Which lines of the material contain the word "Jaraguá"? Show each one.

#### [Material for the task]
__________

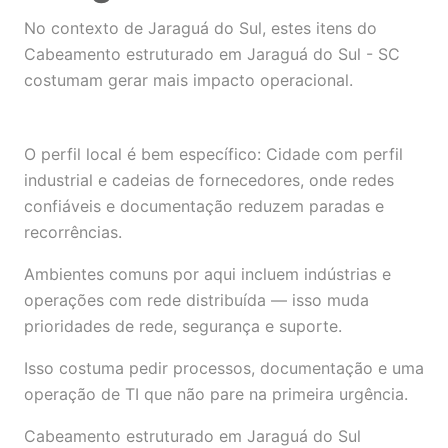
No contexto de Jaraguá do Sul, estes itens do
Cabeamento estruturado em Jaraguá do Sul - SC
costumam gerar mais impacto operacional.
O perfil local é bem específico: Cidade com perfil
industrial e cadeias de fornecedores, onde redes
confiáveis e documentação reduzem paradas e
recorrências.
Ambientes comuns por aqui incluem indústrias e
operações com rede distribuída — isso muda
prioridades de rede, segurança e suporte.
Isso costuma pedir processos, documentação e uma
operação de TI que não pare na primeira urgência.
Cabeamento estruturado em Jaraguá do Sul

__________

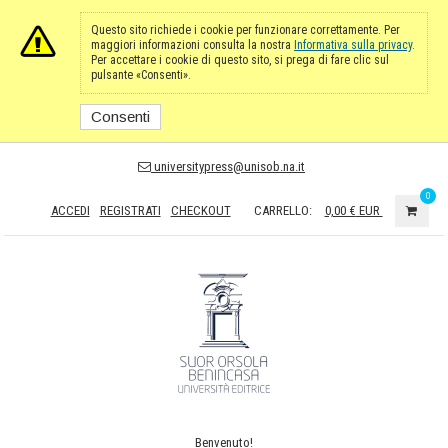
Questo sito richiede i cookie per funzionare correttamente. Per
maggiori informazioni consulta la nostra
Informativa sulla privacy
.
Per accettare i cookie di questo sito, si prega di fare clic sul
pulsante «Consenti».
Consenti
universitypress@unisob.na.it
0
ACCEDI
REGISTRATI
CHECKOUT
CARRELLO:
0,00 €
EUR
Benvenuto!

__________

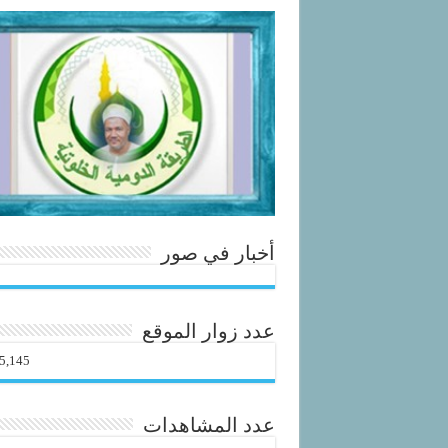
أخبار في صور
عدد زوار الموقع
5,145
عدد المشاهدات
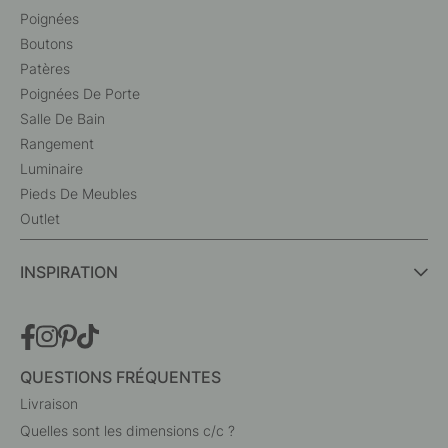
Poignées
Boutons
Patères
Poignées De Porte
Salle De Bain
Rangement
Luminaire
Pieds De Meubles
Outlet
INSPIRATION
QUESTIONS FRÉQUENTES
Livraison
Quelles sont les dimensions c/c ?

__________

#### [Expected output]
No contexto de Jaraguá do Sul, estes itens do
Cabeamento estruturado em Jaraguá do Sul - SC
Cabeamento estruturado em Jaraguá do Sul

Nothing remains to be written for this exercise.